START Listed records

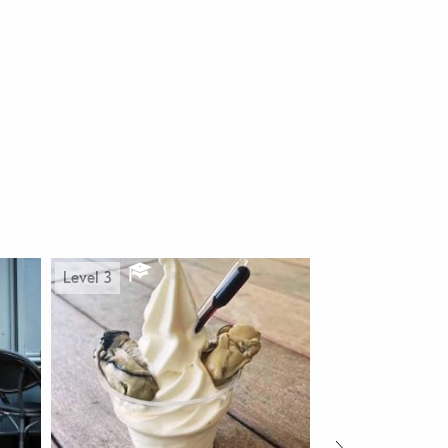
Level 3
Level 1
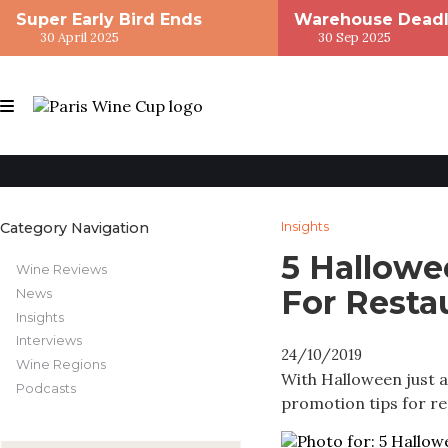
Super Early Bird Ends
Warehouse Deadl
30 April 2025
30 Sep 2025
Category Navigation
Insights
5 Hallowe
Wine Reviews
For Resta
News
Insights
Interviews
24/10/2019
Wine Regions
With Halloween just 
Podcasts
promotion tips for re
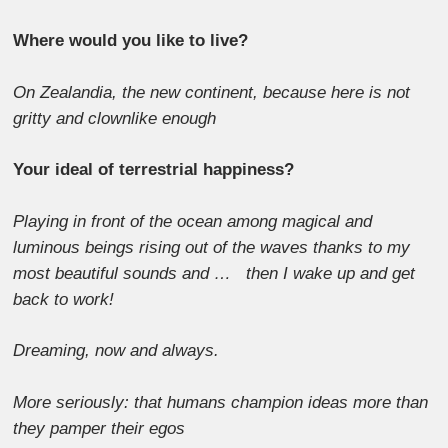
Where would you like to live?
On Zealandia, the new continent, because here is not
gritty and clownlike enough
Your ideal of terrestrial happiness?
Playing in front of the ocean among magical and
luminous beings rising out of the waves thanks to my
most beautiful sounds and … then I wake up and get
back to work!
Dreaming, now and always.
More seriously: that humans champion ideas more than
they pamper their egos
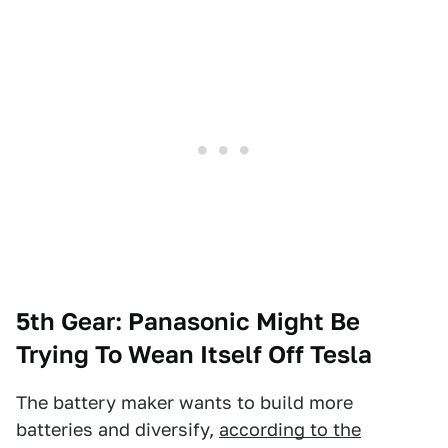
5th Gear: Panasonic Might Be
Trying To Wean Itself Off Tesla
The battery maker wants to build more
batteries and diversify,
according to the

END Listed records

### Task brief
Go through the material and select each line with the string "more" in it.

### Task response
More seriously: that humans champion ideas more than
The battery maker wants to build more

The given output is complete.